What does it mean to have to change your name for your classmates to be able to pronounce and remember it? How does it feel to be considered a threat at every airport? What does it take if you cannot see yourself as the subject of stories? Why are Marcus Rashford and Raheem Sterling “our boys” as long as they score a goal and subject to racist abuse if they ever miss one?
“The world saw blackness in me before it saw anything else and operated around me with blackness in mind.
There was a drama to blackness, a certain swagger and verve, an active way of experiencing and being experienced that mixedness could not accommodate, one that I was committed to embodying fully.
There was one thing I’d never considered about mixing red and yellow: a drop of yellow into red paint won’t do much to change the colour, but one drop of red into yellow and the whole pot is tainted for ever.”

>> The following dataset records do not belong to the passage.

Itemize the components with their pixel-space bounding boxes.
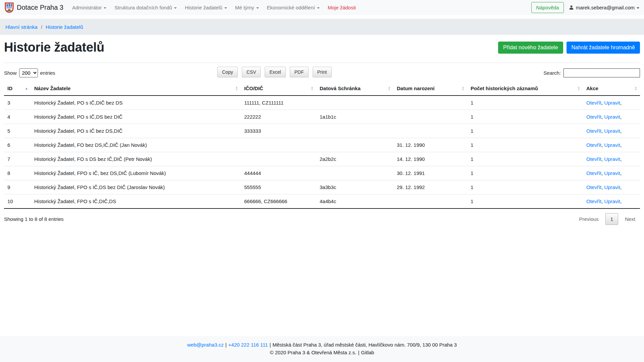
actions-trailing-comma: , xyxy=(620,114,622,120)
cell-id: 6 xyxy=(4,138,31,152)
cell-ico-dic: 555555 xyxy=(241,180,316,194)
cell-actions: Otevřít, Upravit, xyxy=(583,138,640,152)
edit-link[interactable]: Upravit xyxy=(604,114,620,120)
table-row: 5 Historický Žadatel, PO s IČ bez DS,DIČ… xyxy=(4,124,640,138)
edit-link[interactable]: Upravit xyxy=(604,184,620,190)
edit-link[interactable]: Upravit xyxy=(604,128,620,134)
page-title: Historie žadatelů xyxy=(4,40,104,55)
edit-link[interactable]: Upravit xyxy=(604,142,620,148)
actions-trailing-comma: , xyxy=(620,198,622,204)
nav-item-moje-zadosti[interactable]: Moje žádosti xyxy=(324,5,360,10)
cell-actions: Otevřít, Upravit, xyxy=(583,166,640,180)
open-link[interactable]: Otevřít xyxy=(586,114,601,120)
edit-link[interactable]: Upravit xyxy=(604,156,620,162)
cell-id: 7 xyxy=(4,152,31,166)
column-header-datova-schranka[interactable]: Datová Schránka ▲▼ xyxy=(316,81,393,96)
add-applicant-button[interactable]: Přidat nového žadatele xyxy=(498,42,563,54)
cell-id: 4 xyxy=(4,110,31,124)
edit-link[interactable]: Upravit xyxy=(604,198,620,204)
cell-name: Historický Žadatel, FPO s IČ,DS bez DIČ … xyxy=(31,180,241,194)
column-header-nazev-zadatele[interactable]: Název Žadatele ▲▼ xyxy=(31,81,241,96)
cell-pocet-zaznamu: 1 xyxy=(467,110,583,124)
nav-item-ekonomicke-oddeleni[interactable]: Ekonomické oddělení xyxy=(263,5,324,10)
phone-link[interactable]: +420 222 116 111 xyxy=(228,342,268,348)
next-page-button[interactable]: Next xyxy=(620,214,640,225)
cell-pocet-zaznamu: 1 xyxy=(467,166,583,180)
sort-icons: ▲▼ xyxy=(462,86,465,91)
open-link[interactable]: Otevřít xyxy=(586,184,601,190)
navbar-right: Nápověda marek.sebera@gmail.com xyxy=(531,2,639,13)
open-link[interactable]: Otevřít xyxy=(586,170,601,176)
table-row: 9 Historický Žadatel, FPO s IČ,DS bez DI… xyxy=(4,180,640,194)
open-link[interactable]: Otevřít xyxy=(586,142,601,148)
actions-trailing-comma: , xyxy=(620,142,622,148)
cell-pocet-zaznamu: 1 xyxy=(467,194,583,209)
page-footer: web@praha3.cz|+420 222 116 111|Městská č… xyxy=(0,336,644,362)
cell-actions: Otevřít, Upravit, xyxy=(583,194,640,209)
sort-icons: ▲▼ xyxy=(388,86,391,91)
cell-datova-schranka xyxy=(316,138,393,152)
print-button[interactable]: Print xyxy=(313,67,332,77)
cell-ico-dic: 666666, CZ666666 xyxy=(241,194,316,209)
gitlab-link[interactable]: Gitlab xyxy=(361,350,374,355)
cell-name: Historický Žadatel, FO bez DS,IČ,DIČ (Ja… xyxy=(31,138,241,152)
column-header-ico-dic[interactable]: IČO/DIČ ▲▼ xyxy=(241,81,316,96)
cell-name: Historický Žadatel, FPO s IČ, bez DS,DIČ… xyxy=(31,166,241,180)
entries-label: entries xyxy=(40,70,55,76)
cell-datum-narozeni: 31. 12. 1990 xyxy=(393,138,467,152)
column-header-datum-narozeni[interactable]: Datum narození ▲▼ xyxy=(393,81,467,96)
top-navbar: Dotace Praha 3 Administrátor Struktura d… xyxy=(0,0,644,15)
bulk-upload-button[interactable]: Nahrát žadatele hromadně xyxy=(567,42,640,54)
help-button[interactable]: Nápověda xyxy=(531,2,564,13)
cell-pocet-zaznamu: 1 xyxy=(467,96,583,110)
open-link[interactable]: Otevřít xyxy=(586,128,601,134)
column-label: ID xyxy=(7,85,12,91)
cell-ico-dic xyxy=(241,138,316,152)
email-link[interactable]: web@praha3.cz xyxy=(187,342,224,348)
chevron-down-icon xyxy=(174,7,177,9)
table-controls: Show 200 entries Copy CSV Excel PDF Prin… xyxy=(4,66,640,79)
page-1-button[interactable]: 1 xyxy=(605,213,618,225)
open-link[interactable]: Otevřít xyxy=(586,156,601,162)
page-length-select[interactable]: 200 xyxy=(19,68,38,77)
footer-copyright-line: © 2020 Praha 3 & Otevřená Města z.s.|Git… xyxy=(0,349,644,356)
edit-link[interactable]: Upravit xyxy=(604,170,620,176)
column-header-id[interactable]: ID ▲ xyxy=(4,81,31,96)
footer-address: Městská část Praha 3, úřad městské části… xyxy=(273,342,457,348)
show-label: Show xyxy=(4,70,17,76)
cell-id: 8 xyxy=(4,166,31,180)
nav-item-historie-zadatelu[interactable]: Historie žadatelů xyxy=(181,5,231,10)
chevron-down-icon xyxy=(224,7,227,9)
pdf-button[interactable]: PDF xyxy=(290,67,309,77)
table-row: 3 Historický Žadatel, PO s IČ,DIČ bez DS… xyxy=(4,96,640,110)
cell-actions: Otevřít, Upravit, xyxy=(583,124,640,138)
search-input[interactable] xyxy=(564,68,640,77)
breadcrumb-current-link[interactable]: Historie žadatelů xyxy=(46,24,83,30)
chevron-down-icon xyxy=(317,7,320,9)
edit-link[interactable]: Upravit xyxy=(604,100,620,106)
csv-button[interactable]: CSV xyxy=(242,67,261,77)
cell-name: Historický Žadatel, PO s IČ bez DS,DIČ xyxy=(31,124,241,138)
brand[interactable]: Dotace Praha 3 xyxy=(5,2,63,13)
breadcrumb-home-link[interactable]: Hlavní stránka xyxy=(5,24,38,30)
search-control: Search: xyxy=(543,68,640,77)
open-link[interactable]: Otevřít xyxy=(586,100,601,106)
previous-page-button[interactable]: Previous xyxy=(574,214,603,225)
cell-actions: Otevřít, Upravit, xyxy=(583,110,640,124)
applicants-table: ID ▲ Název Žadatele ▲▼ IČO/DIČ ▲▼ Datová… xyxy=(4,81,640,209)
copy-button[interactable]: Copy xyxy=(217,67,238,77)
excel-button[interactable]: Excel xyxy=(265,67,285,77)
nav-item-struktura-dotacnich-fondu[interactable]: Struktura dotačních fondů xyxy=(110,5,181,10)
cell-ico-dic: 444444 xyxy=(241,166,316,180)
user-menu[interactable]: marek.sebera@gmail.com xyxy=(569,5,639,10)
table-info: Showing 1 to 8 of 8 entries xyxy=(4,216,64,222)
chevron-down-icon xyxy=(637,7,639,9)
nav-item-me-tymy[interactable]: Mé týmy xyxy=(231,5,263,10)
column-header-pocet-zaznamu[interactable]: Počet historických záznamů ▲▼ xyxy=(467,81,583,96)
column-header-akce[interactable]: Akce ▲▼ xyxy=(583,81,640,96)
table-row: 7 Historický Žadatel, FO s DS bez IČ,DIČ… xyxy=(4,152,640,166)
table-row: 8 Historický Žadatel, FPO s IČ, bez DS,D… xyxy=(4,166,640,180)
open-link[interactable]: Otevřít xyxy=(586,198,601,204)
footer-separator: | xyxy=(270,342,271,348)
nav-item-administrator[interactable]: Administrátor xyxy=(68,5,110,10)
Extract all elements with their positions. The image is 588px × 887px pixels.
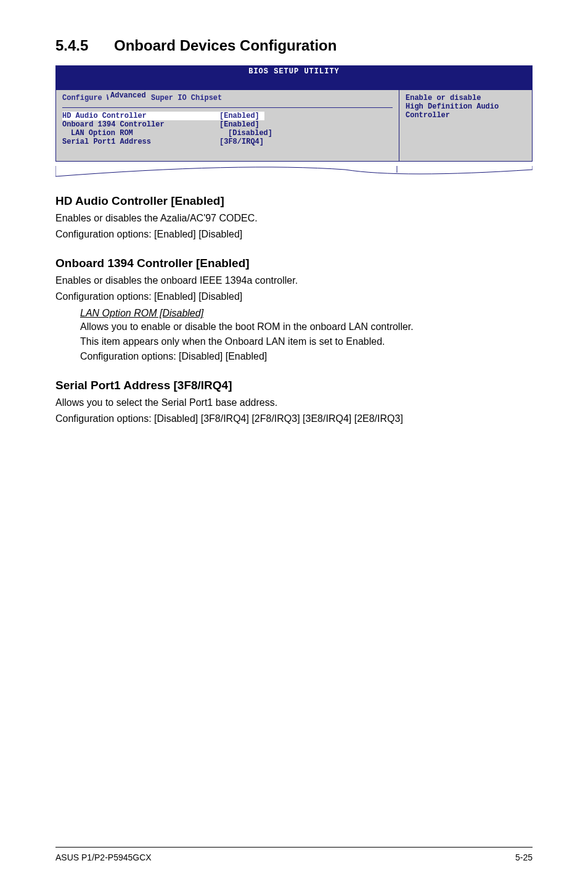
page-footer: ASUS P1/P2-P5945GCX 5-25 <box>55 847 533 862</box>
text-hd-audio-desc: Enables or disables the Azalia/AC'97 COD… <box>55 212 533 225</box>
text-1394-opts: Configuration options: [Enabled] [Disabl… <box>55 290 533 303</box>
bios-body: Configure Win627EHG Super IO Chipset HD … <box>56 90 532 161</box>
text-lan-rom-l2: This item appears only when the Onboard … <box>80 335 533 349</box>
section-heading: 5.4.5Onboard Devices Configuration <box>55 37 533 54</box>
bios-header: BIOS SETUP UTILITY <box>56 66 532 80</box>
text-lan-rom-l3: Configuration options: [Disabled] [Enabl… <box>80 350 533 363</box>
bios-cutoff-graphic <box>55 166 533 179</box>
bios-row-label: Onboard 1394 Controller <box>62 120 219 129</box>
bios-row-value: [Disabled] <box>228 129 272 138</box>
bios-help-line: High Definition Audio <box>406 102 526 111</box>
heading-serial: Serial Port1 Address [3F8/IRQ4] <box>55 379 533 392</box>
bios-tab-row: Advanced <box>56 80 532 90</box>
text-hd-audio-opts: Configuration options: [Enabled] [Disabl… <box>55 228 533 241</box>
bios-screenshot: BIOS SETUP UTILITY Advanced Configure Wi… <box>55 65 533 162</box>
bios-row-1394[interactable]: Onboard 1394 Controller [Enabled] <box>62 120 393 129</box>
bios-row-serial[interactable]: Serial Port1 Address [3F8/IRQ4] <box>62 138 393 146</box>
text-1394-desc: Enables or disables the onboard IEEE 139… <box>55 274 533 287</box>
bios-help-line: Controller <box>406 111 526 120</box>
heading-hd-audio: HD Audio Controller [Enabled] <box>55 194 533 208</box>
bios-row-label: HD Audio Controller <box>62 112 219 120</box>
footer-right: 5-25 <box>515 852 533 862</box>
bios-row-value: [Enabled] <box>219 112 259 120</box>
section-number: 5.4.5 <box>55 37 114 54</box>
section-title-text: Onboard Devices Configuration <box>114 37 337 54</box>
lan-rom-block: LAN Option ROM [Disabled] Allows you to … <box>80 308 533 364</box>
bios-left-panel: Configure Win627EHG Super IO Chipset HD … <box>56 90 399 161</box>
bios-divider <box>62 107 393 108</box>
heading-lan-rom: LAN Option ROM [Disabled] <box>80 308 533 319</box>
bios-row-label: LAN Option ROM <box>62 129 228 138</box>
footer-left: ASUS P1/P2-P5945GCX <box>55 852 152 862</box>
bios-header-title: BIOS SETUP UTILITY <box>248 67 340 76</box>
text-serial-l1: Allows you to select the Serial Port1 ba… <box>55 396 533 410</box>
bios-row-value: [3F8/IRQ4] <box>219 138 264 146</box>
text-serial-l2: Configuration options: [Disabled] [3F8/I… <box>55 412 533 426</box>
bios-help-line: Enable or disable <box>406 94 526 102</box>
bios-row-value: [Enabled] <box>219 120 259 129</box>
bios-help-panel: Enable or disable High Definition Audio … <box>399 90 532 161</box>
bios-row-lan-rom[interactable]: LAN Option ROM [Disabled] <box>62 129 393 138</box>
heading-1394: Onboard 1394 Controller [Enabled] <box>55 257 533 270</box>
bios-row-label: Serial Port1 Address <box>62 138 219 146</box>
bios-row-hd-audio[interactable]: HD Audio Controller [Enabled] <box>62 112 264 120</box>
text-lan-rom-l1: Allows you to enable or disable the boot… <box>80 320 533 334</box>
bios-tab-advanced: Advanced <box>108 91 148 100</box>
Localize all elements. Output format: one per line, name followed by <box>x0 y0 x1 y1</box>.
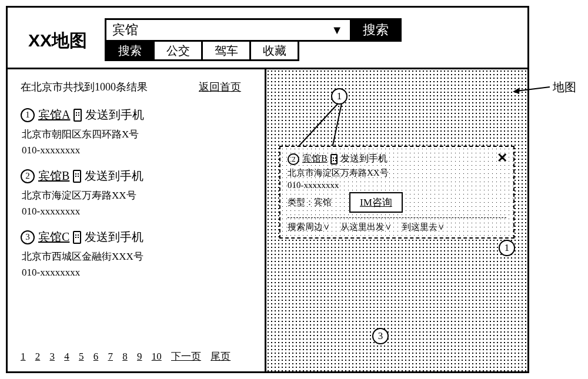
result-name-link[interactable]: 宾馆C <box>38 229 69 245</box>
page-link[interactable]: 10 <box>152 351 162 362</box>
result-address: 北京市西城区金融街XXX号 <box>22 250 252 263</box>
page-link[interactable]: 7 <box>108 351 113 362</box>
dropdown-icon[interactable]: ▼ <box>331 24 343 37</box>
page-link[interactable]: 4 <box>64 351 69 362</box>
popup-number: 2 <box>288 153 299 165</box>
close-icon[interactable]: ✕ <box>497 150 507 166</box>
search-button[interactable]: 搜索 <box>352 18 402 42</box>
result-item: 2 宾馆B 发送到手机 北京市海淀区万寿路XX号 010-xxxxxxxx <box>21 168 252 217</box>
popup-type-label: 类型： <box>288 197 314 208</box>
phone-icon <box>73 231 81 244</box>
result-name-link[interactable]: 宾馆A <box>38 107 70 123</box>
page-link[interactable]: 9 <box>137 351 142 362</box>
map-pin[interactable]: 1 <box>499 240 515 256</box>
map-annotation-label: 地图 <box>553 79 588 95</box>
result-tel: 010-xxxxxxxx <box>22 267 252 279</box>
results-summary: 在北京市共找到1000条结果 <box>21 80 148 94</box>
result-item: 1 宾馆A 发送到手机 北京市朝阳区东四环路X号 010-xxxxxxxx <box>21 107 252 156</box>
back-home-link[interactable]: 返回首页 <box>199 80 241 94</box>
phone-icon <box>330 154 338 165</box>
svg-marker-3 <box>513 88 520 94</box>
last-page-link[interactable]: 尾页 <box>211 351 230 362</box>
svg-line-0 <box>297 103 338 148</box>
result-number: 3 <box>21 230 35 244</box>
im-consult-button[interactable]: IM咨询 <box>349 192 403 213</box>
annotation-arrow-icon <box>512 76 553 94</box>
result-address: 北京市海淀区万寿路XX号 <box>22 189 252 202</box>
tab-search[interactable]: 搜索 <box>105 40 155 61</box>
result-tel: 010-xxxxxxxx <box>22 206 252 217</box>
search-input[interactable]: 宾馆 ▼ <box>105 18 352 42</box>
page-link[interactable]: 8 <box>122 351 128 362</box>
popup-tel: 010-xxxxxxxx <box>288 180 339 190</box>
result-number: 1 <box>21 108 35 122</box>
search-value: 宾馆 <box>112 21 138 39</box>
popup-actions: 搜索周边∨ 从这里出发∨ 到这里去∨ <box>288 217 506 233</box>
send-to-phone-link[interactable]: 发送到手机 <box>85 168 143 184</box>
svg-line-2 <box>516 87 550 91</box>
page-link[interactable]: 1 <box>21 351 26 362</box>
popup-send-phone[interactable]: 发送到手机 <box>340 153 387 165</box>
phone-icon <box>74 109 82 122</box>
result-item: 3 宾馆C 发送到手机 北京市西城区金融街XXX号 010-xxxxxxxx <box>21 229 252 279</box>
send-to-phone-link[interactable]: 发送到手机 <box>85 229 143 245</box>
header: XX地图 宾馆 ▼ 搜索 搜索 公交 驾车 收藏 <box>8 8 527 69</box>
search-nearby-link[interactable]: 搜索周边∨ <box>288 222 330 232</box>
tab-drive[interactable]: 驾车 <box>201 40 251 61</box>
results-sidebar: 在北京市共找到1000条结果 返回首页 1 宾馆A 发送到手机 北京市朝阳区东四… <box>8 69 266 371</box>
app-logo: XX地图 <box>28 29 87 53</box>
send-to-phone-link[interactable]: 发送到手机 <box>85 107 144 123</box>
map-popup: ✕ 2 宾馆B 发送到手机 北京市海淀区万寿路XX号 010-xxxxxxxx … <box>279 146 514 239</box>
phone-icon <box>73 170 81 183</box>
search-mode-tabs: 搜索 公交 驾车 收藏 <box>105 40 402 61</box>
result-number: 2 <box>21 169 35 183</box>
page-link[interactable]: 5 <box>79 351 84 362</box>
tab-favorites[interactable]: 收藏 <box>249 40 299 61</box>
svg-line-1 <box>332 103 342 148</box>
map-pin[interactable]: 3 <box>372 328 389 344</box>
to-here-link[interactable]: 到这里去∨ <box>402 222 445 232</box>
result-name-link[interactable]: 宾馆B <box>38 168 69 184</box>
from-here-link[interactable]: 从这里出发∨ <box>340 222 392 232</box>
tab-bus[interactable]: 公交 <box>153 40 203 61</box>
result-address: 北京市朝阳区东四环路X号 <box>22 128 252 141</box>
next-page-link[interactable]: 下一页 <box>171 351 201 362</box>
popup-address: 北京市海淀区万寿路XX号 <box>288 167 506 179</box>
result-tel: 010-xxxxxxxx <box>22 145 252 156</box>
popup-name-link[interactable]: 宾馆B <box>302 153 328 165</box>
page-link[interactable]: 2 <box>35 351 41 362</box>
page-link[interactable]: 3 <box>50 351 55 362</box>
page-link[interactable]: 6 <box>93 351 99 362</box>
map-canvas[interactable]: 1 1 3 ✕ 2 宾馆B 发送到手机 北京市海淀区万寿路XX号 <box>266 69 527 371</box>
popup-type-value: 宾馆 <box>314 197 332 208</box>
callout-connector <box>296 102 349 149</box>
pagination: 1 2 3 4 5 6 7 8 9 10 下一页 尾页 <box>21 350 238 363</box>
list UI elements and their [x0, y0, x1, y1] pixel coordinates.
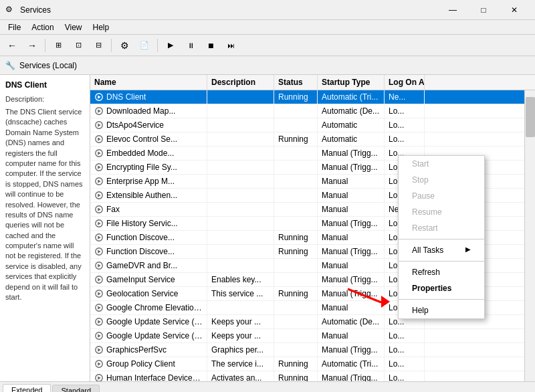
service-desc [207, 132, 274, 146]
service-name: GraphicsPerfSvc [90, 343, 207, 357]
table-header: Name Description Status Startup Type Log… [90, 75, 535, 90]
pause-button[interactable]: ⏸ [181, 37, 200, 54]
service-name: Human Interface Device Serv... [90, 371, 207, 381]
top-bar: 🔧 Services (Local) [0, 56, 535, 75]
service-startup: Automatic (Tri... [318, 357, 385, 371]
show-list-button[interactable]: ⊟ [89, 37, 108, 54]
service-status: Running [274, 231, 318, 244]
service-desc: The service i... [207, 357, 274, 371]
service-logon: Ne... [385, 90, 425, 104]
menu-help[interactable]: Help [88, 21, 115, 33]
service-desc: This service ... [207, 287, 274, 300]
service-startup: Manual [318, 203, 385, 216]
table-row[interactable]: DtsApo4Service Automatic Lo... [90, 118, 524, 132]
show-console-button[interactable]: ⊞ [49, 37, 68, 54]
service-name: Google Chrome Elevation Se... [90, 301, 207, 314]
svg-line-21 [348, 289, 381, 302]
title-bar: ⚙ Services — □ ✕ [0, 0, 535, 20]
menu-action[interactable]: Action [26, 21, 59, 33]
play-button[interactable]: ▶ [161, 37, 180, 54]
service-startup: Manual [318, 329, 385, 342]
context-menu-item-help[interactable]: Help [399, 302, 484, 318]
col-header-logon[interactable]: Log On As [385, 75, 425, 90]
service-logon: Lo... [385, 104, 425, 118]
tab-extended[interactable]: Extended [3, 384, 51, 392]
service-startup: Manual (Trigg... [318, 161, 385, 174]
menu-file[interactable]: File [3, 21, 26, 33]
stop-button[interactable]: ⏹ [201, 37, 220, 54]
tab-standard[interactable]: Standard [52, 385, 100, 392]
service-startup: Automatic (De... [318, 104, 385, 118]
show-detail-button[interactable]: ⊡ [69, 37, 88, 54]
bottom-tabs: Extended Standard [0, 381, 535, 392]
service-logon: Lo... [385, 118, 425, 132]
back-button[interactable]: ← [3, 37, 21, 54]
properties-toolbar-button[interactable]: ⚙ [115, 37, 134, 54]
service-status [274, 104, 318, 118]
service-desc [207, 90, 274, 104]
service-desc [207, 146, 274, 160]
service-startup: Manual (Trigg... [318, 245, 385, 258]
maximize-button[interactable]: □ [468, 0, 499, 20]
service-status [274, 273, 318, 286]
service-name: Google Update Service (gup... [90, 315, 207, 328]
service-desc [207, 104, 274, 118]
service-startup: Manual (Trigg... [318, 217, 385, 230]
service-status [274, 118, 318, 132]
service-startup: Manual [318, 231, 385, 244]
table-row[interactable]: Human Interface Device Serv... Activates… [90, 371, 524, 381]
toolbar-separator-2 [111, 39, 112, 52]
service-name: Function Discove... [90, 231, 207, 244]
minimize-button[interactable]: — [437, 0, 468, 20]
table-row[interactable]: Elevoc Control Se... Running Automatic L… [90, 132, 524, 146]
service-status: Running [274, 287, 318, 300]
service-status [274, 301, 318, 314]
scrollbar[interactable] [524, 90, 535, 381]
service-status [274, 175, 318, 188]
service-logon: Lo... [385, 357, 425, 371]
context-menu-item-pause: Pause [399, 188, 484, 204]
col-header-name[interactable]: Name [90, 75, 207, 90]
service-status: Running [274, 132, 318, 146]
window-controls: — □ ✕ [437, 0, 530, 20]
context-menu-item-restart: Restart [399, 220, 484, 236]
service-startup: Manual (Trigg... [318, 371, 385, 381]
table-row[interactable]: Group Policy Client The service i... Run… [90, 357, 524, 371]
toolbar: ← → ⊞ ⊡ ⊟ ⚙ 📄 ▶ ⏸ ⏹ ⏭ [0, 35, 535, 56]
table-row[interactable]: Google Update Service (gup... Keeps your… [90, 329, 524, 343]
table-row[interactable]: Downloaded Map... Automatic (De... Lo... [90, 104, 524, 118]
service-startup: Manual [318, 259, 385, 272]
context-menu-item-resume: Resume [399, 204, 484, 220]
col-header-startup[interactable]: Startup Type [318, 75, 385, 90]
service-status [274, 343, 318, 357]
new-button[interactable]: 📄 [135, 37, 154, 54]
close-button[interactable]: ✕ [499, 0, 530, 20]
service-startup: Manual [318, 189, 385, 202]
panel-icon: 🔧 [5, 61, 15, 70]
col-header-desc[interactable]: Description [207, 75, 274, 90]
restart-button[interactable]: ⏭ [221, 37, 240, 54]
scrollbar-thumb[interactable] [526, 97, 535, 137]
table-row[interactable]: GraphicsPerfSvc Graphics per... Manual (… [90, 343, 524, 357]
menu-view[interactable]: View [60, 21, 88, 33]
service-status [274, 217, 318, 230]
service-desc: Graphics per... [207, 343, 274, 357]
context-menu-item-refresh[interactable]: Refresh [399, 264, 484, 280]
forward-button[interactable]: → [23, 37, 41, 54]
service-startup: Automatic [318, 118, 385, 132]
arrow-indicator [344, 282, 391, 302]
service-name: Geolocation Service [90, 287, 207, 300]
table-row[interactable]: DNS Client Running Automatic (Tri... Ne.… [90, 90, 524, 104]
service-name: Fax [90, 203, 207, 216]
context-menu-item-properties[interactable]: Properties [399, 280, 484, 296]
service-name: GameInput Service [90, 273, 207, 286]
service-desc: Keeps your ... [207, 315, 274, 328]
service-startup: Automatic [318, 132, 385, 146]
service-name: File History Servic... [90, 217, 207, 230]
context-menu-item-stop: Stop [399, 172, 484, 188]
col-header-status[interactable]: Status [274, 75, 318, 90]
service-name: DNS Client [90, 90, 207, 104]
context-menu-item-all-tasks[interactable]: All Tasks▶ [399, 242, 484, 258]
service-name: Function Discove... [90, 245, 207, 258]
service-status [274, 315, 318, 328]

British author Nikesh Shukla has brought together 21 BAME voices to publish their thoughts on what it means to be “the good immigrant.” The essays in this collection address a wide variety of topics from the education system to the entertainment industry, language to cultural appropriation, from tokenism to mixed-race invisibility. From 21 different perspectives, The Good Immigrant offers answers to questions of why people migrates, how you integrate in a dominant culture or be in a country as “the other,” and what it feels like to live in a country without ever being wholeheartedly accepted. The essays vary in tone as much as they do in topic – ranging from angry to seriously funny – and some texts might be better than others, but all were convincing and moving in their raw honesty. The diversity of experience represented ensures that every reader will benefit from this collection in different ways but it will most definitely open many an eye about the reality of being British and an immigrant, whether first generation or second. This unapologetic collection is certainly a must-read!
“To be an immigrant, good or bad, is about straddling two homes, whilst knowing you don’t really belong to either. It is about both consuming versions of blackness, digging around in history until you get confirmation that you were there, whilst creating your own for the present and the future. It is up to you to make your own version of blackness in any way you can – trying on all the different versions, altering them until they fit.”